__YOUR TASK__.
Leave out the pictures and give back all the entries exactly as written.

__RECORDS PROVIDED__.
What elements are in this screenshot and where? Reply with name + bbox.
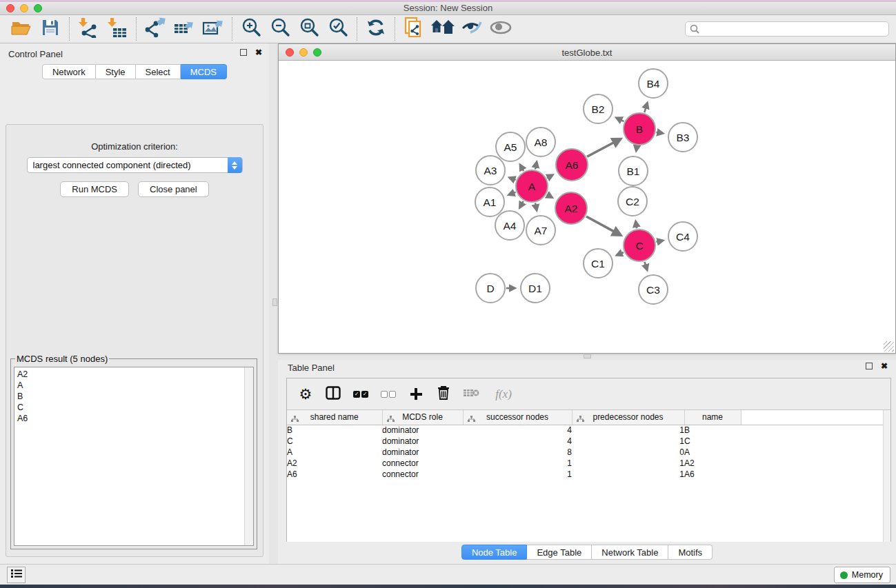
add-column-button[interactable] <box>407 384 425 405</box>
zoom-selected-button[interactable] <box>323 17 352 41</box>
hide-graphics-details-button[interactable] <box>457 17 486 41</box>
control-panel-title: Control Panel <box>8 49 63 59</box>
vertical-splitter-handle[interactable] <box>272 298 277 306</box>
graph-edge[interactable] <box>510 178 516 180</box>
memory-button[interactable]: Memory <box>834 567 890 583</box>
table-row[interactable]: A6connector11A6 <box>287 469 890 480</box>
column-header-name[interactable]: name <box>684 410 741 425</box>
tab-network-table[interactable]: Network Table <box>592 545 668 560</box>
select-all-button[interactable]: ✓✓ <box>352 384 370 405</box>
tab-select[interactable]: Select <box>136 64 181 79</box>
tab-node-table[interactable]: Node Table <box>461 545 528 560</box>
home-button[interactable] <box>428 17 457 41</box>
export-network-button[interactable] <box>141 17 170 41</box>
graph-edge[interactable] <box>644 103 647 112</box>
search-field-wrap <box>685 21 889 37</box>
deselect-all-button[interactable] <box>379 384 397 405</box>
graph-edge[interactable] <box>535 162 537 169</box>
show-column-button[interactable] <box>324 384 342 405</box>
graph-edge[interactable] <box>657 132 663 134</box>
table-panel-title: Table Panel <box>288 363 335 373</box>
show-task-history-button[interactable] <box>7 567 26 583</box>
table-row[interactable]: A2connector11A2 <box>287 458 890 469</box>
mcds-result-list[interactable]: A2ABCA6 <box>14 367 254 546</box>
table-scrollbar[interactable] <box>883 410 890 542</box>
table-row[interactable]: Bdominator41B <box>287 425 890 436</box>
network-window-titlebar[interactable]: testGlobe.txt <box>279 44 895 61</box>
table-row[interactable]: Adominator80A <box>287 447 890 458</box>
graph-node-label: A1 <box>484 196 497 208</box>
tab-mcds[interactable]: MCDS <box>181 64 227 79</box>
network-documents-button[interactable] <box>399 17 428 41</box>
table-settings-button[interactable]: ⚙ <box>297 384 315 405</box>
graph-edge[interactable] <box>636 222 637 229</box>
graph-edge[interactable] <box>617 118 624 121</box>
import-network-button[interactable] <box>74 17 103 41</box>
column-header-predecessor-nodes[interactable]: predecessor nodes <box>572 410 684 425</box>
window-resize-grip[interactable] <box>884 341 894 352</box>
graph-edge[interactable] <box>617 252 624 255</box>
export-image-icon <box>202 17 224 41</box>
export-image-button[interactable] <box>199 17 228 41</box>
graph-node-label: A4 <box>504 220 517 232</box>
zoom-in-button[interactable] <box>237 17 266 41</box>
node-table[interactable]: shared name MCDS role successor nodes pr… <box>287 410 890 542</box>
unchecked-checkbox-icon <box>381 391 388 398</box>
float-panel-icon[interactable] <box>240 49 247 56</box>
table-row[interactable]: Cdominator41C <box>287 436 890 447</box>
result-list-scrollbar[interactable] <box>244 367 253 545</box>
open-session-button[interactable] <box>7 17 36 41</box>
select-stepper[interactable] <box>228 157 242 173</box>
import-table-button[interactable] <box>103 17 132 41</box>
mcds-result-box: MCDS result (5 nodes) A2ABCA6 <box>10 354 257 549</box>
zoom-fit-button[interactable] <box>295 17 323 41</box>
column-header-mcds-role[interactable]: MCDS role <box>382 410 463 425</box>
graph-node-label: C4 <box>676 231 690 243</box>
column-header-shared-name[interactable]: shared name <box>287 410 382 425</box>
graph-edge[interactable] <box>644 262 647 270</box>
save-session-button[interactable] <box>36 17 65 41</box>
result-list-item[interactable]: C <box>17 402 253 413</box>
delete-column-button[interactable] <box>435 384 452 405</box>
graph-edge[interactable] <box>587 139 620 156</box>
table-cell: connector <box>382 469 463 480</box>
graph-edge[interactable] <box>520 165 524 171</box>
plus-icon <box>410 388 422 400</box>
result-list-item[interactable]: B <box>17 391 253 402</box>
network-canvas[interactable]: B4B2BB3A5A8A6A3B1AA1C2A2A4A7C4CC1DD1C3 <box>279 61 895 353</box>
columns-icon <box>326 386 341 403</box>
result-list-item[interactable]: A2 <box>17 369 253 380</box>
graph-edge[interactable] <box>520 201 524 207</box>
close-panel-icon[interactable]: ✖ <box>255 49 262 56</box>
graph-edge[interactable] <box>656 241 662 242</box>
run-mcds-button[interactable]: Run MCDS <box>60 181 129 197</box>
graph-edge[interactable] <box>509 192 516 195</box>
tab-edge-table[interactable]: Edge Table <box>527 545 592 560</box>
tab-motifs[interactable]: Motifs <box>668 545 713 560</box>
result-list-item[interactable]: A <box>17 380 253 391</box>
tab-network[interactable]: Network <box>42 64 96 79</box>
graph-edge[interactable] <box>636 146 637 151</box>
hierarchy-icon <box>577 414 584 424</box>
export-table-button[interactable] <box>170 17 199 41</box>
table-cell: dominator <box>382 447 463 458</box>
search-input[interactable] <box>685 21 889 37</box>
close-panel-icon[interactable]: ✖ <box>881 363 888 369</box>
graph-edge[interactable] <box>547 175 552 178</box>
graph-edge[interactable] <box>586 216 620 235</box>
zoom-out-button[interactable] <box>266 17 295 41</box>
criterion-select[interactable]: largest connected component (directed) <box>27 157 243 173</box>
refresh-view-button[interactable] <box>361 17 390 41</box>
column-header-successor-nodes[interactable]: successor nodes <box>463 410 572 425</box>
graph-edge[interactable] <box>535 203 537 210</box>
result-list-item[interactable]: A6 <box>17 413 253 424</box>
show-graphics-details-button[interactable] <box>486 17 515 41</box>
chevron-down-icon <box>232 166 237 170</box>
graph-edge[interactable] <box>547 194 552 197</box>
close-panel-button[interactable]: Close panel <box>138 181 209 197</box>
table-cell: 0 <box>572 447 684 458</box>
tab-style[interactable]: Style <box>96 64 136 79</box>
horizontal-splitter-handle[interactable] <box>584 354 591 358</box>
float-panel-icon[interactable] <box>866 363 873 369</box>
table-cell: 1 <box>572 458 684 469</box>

__RESULT OF THIS TASK__.
What elements are in this screenshot and where? Reply with name + bbox.
add-column-button[interactable] <box>407 384 425 405</box>
zoom-selected-button[interactable] <box>323 17 352 41</box>
hide-graphics-details-button[interactable] <box>457 17 486 41</box>
control-panel-title: Control Panel <box>8 49 63 59</box>
vertical-splitter-handle[interactable] <box>272 298 277 306</box>
graph-edge[interactable] <box>510 178 516 180</box>
memory-button[interactable]: Memory <box>834 567 890 583</box>
table-row[interactable]: A6connector11A6 <box>287 469 890 480</box>
column-header-name[interactable]: name <box>684 410 741 425</box>
tab-network-table[interactable]: Network Table <box>592 545 668 560</box>
select-all-button[interactable]: ✓✓ <box>352 384 370 405</box>
tab-select[interactable]: Select <box>136 64 181 79</box>
tab-node-table[interactable]: Node Table <box>461 545 528 560</box>
home-button[interactable] <box>428 17 457 41</box>
export-network-button[interactable] <box>141 17 170 41</box>
graph-edge[interactable] <box>644 103 647 112</box>
search-field-wrap <box>685 21 889 37</box>
deselect-all-button[interactable] <box>379 384 397 405</box>
graph-edge[interactable] <box>535 162 537 169</box>
show-column-button[interactable] <box>324 384 342 405</box>
graph-edge[interactable] <box>657 132 663 134</box>
table-panel-title: Table Panel <box>288 363 335 373</box>
show-task-history-button[interactable] <box>7 567 26 583</box>
table-row[interactable]: A2connector11A2 <box>287 458 890 469</box>
mcds-result-list[interactable]: A2ABCA6 <box>14 367 254 546</box>
table-scrollbar[interactable] <box>883 410 890 542</box>
table-row[interactable]: Bdominator41B <box>287 425 890 436</box>
network-window-titlebar[interactable]: testGlobe.txt <box>279 44 895 61</box>
table-row[interactable]: Adominator80A <box>287 447 890 458</box>
graph-node-label: A1 <box>484 196 497 208</box>
tab-mcds[interactable]: MCDS <box>181 64 227 79</box>
network-documents-button[interactable] <box>399 17 428 41</box>
table-settings-button[interactable]: ⚙ <box>297 384 315 405</box>
graph-edge[interactable] <box>636 222 637 229</box>
graph-edge[interactable] <box>617 118 624 121</box>
import-network-button[interactable] <box>74 17 103 41</box>
column-header-predecessor-nodes[interactable]: predecessor nodes <box>572 410 684 425</box>
window-resize-grip[interactable] <box>884 341 894 352</box>
graph-edge[interactable] <box>617 252 624 255</box>
export-image-icon <box>202 17 224 41</box>
export-image-button[interactable] <box>199 17 228 41</box>
graph-node-label: A4 <box>504 220 517 232</box>
zoom-in-button[interactable] <box>237 17 266 41</box>
node-table[interactable]: shared name MCDS role successor nodes pr… <box>287 410 890 542</box>
unchecked-checkbox-icon <box>381 391 388 398</box>
float-panel-icon[interactable] <box>240 49 247 56</box>
table-row[interactable]: Cdominator41C <box>287 436 890 447</box>
result-list-scrollbar[interactable] <box>244 367 253 545</box>
open-session-button[interactable] <box>7 17 36 41</box>
select-stepper[interactable] <box>228 157 242 173</box>
import-table-button[interactable] <box>103 17 132 41</box>
mcds-result-box: MCDS result (5 nodes) A2ABCA6 <box>10 354 257 549</box>
zoom-fit-button[interactable] <box>295 17 323 41</box>
column-header-mcds-role[interactable]: MCDS role <box>382 410 463 425</box>
graph-node-label: C4 <box>676 231 690 243</box>
column-header-shared-name[interactable]: shared name <box>287 410 382 425</box>
graph-edge[interactable] <box>644 262 647 270</box>
save-session-button[interactable] <box>36 17 65 41</box>
result-list-item[interactable]: C <box>17 402 253 413</box>
delete-column-button[interactable] <box>435 384 452 405</box>
graph-edge[interactable] <box>587 139 620 156</box>
table-cell: connector <box>382 469 463 480</box>
graph-edge[interactable] <box>520 165 524 171</box>
plus-icon <box>410 388 422 400</box>
result-list-item[interactable]: B <box>17 391 253 402</box>
network-canvas[interactable]: B4B2BB3A5A8A6A3B1AA1C2A2A4A7C4CC1DD1C3 <box>279 61 895 353</box>
columns-icon <box>326 386 341 403</box>
result-list-item[interactable]: A2 <box>17 369 253 380</box>
graph-edge[interactable] <box>520 201 524 207</box>
close-panel-icon[interactable]: ✖ <box>255 49 262 56</box>
graph-edge[interactable] <box>656 241 662 242</box>
run-mcds-button[interactable]: Run MCDS <box>60 181 129 197</box>
graph-edge[interactable] <box>509 192 516 195</box>
tab-edge-table[interactable]: Edge Table <box>527 545 592 560</box>
tab-motifs[interactable]: Motifs <box>668 545 713 560</box>
result-list-item[interactable]: A <box>17 380 253 391</box>
tab-network[interactable]: Network <box>42 64 96 79</box>
graph-edge[interactable] <box>636 146 637 151</box>
hierarchy-icon <box>577 414 584 424</box>
export-table-button[interactable] <box>170 17 199 41</box>
table-cell: dominator <box>382 447 463 458</box>
search-input[interactable] <box>685 21 889 37</box>
close-panel-icon[interactable]: ✖ <box>881 363 888 369</box>
graph-edge[interactable] <box>547 175 552 178</box>
graph-edge[interactable] <box>586 216 620 235</box>
zoom-out-button[interactable] <box>266 17 295 41</box>
criterion-select[interactable]: largest connected component (directed) <box>27 157 243 173</box>
refresh-view-button[interactable] <box>361 17 390 41</box>
column-header-successor-nodes[interactable]: successor nodes <box>463 410 572 425</box>
graph-edge[interactable] <box>535 203 537 210</box>
result-list-item[interactable]: A6 <box>17 413 253 424</box>
show-graphics-details-button[interactable] <box>486 17 515 41</box>
chevron-down-icon <box>232 166 237 170</box>
graph-edge[interactable] <box>547 194 552 197</box>
close-panel-button[interactable]: Close panel <box>138 181 209 197</box>
table-cell: 0 <box>572 447 684 458</box>
tab-style[interactable]: Style <box>96 64 136 79</box>
horizontal-splitter-handle[interactable] <box>584 354 591 358</box>
float-panel-icon[interactable] <box>866 363 873 369</box>
table-cell: 1 <box>572 458 684 469</box>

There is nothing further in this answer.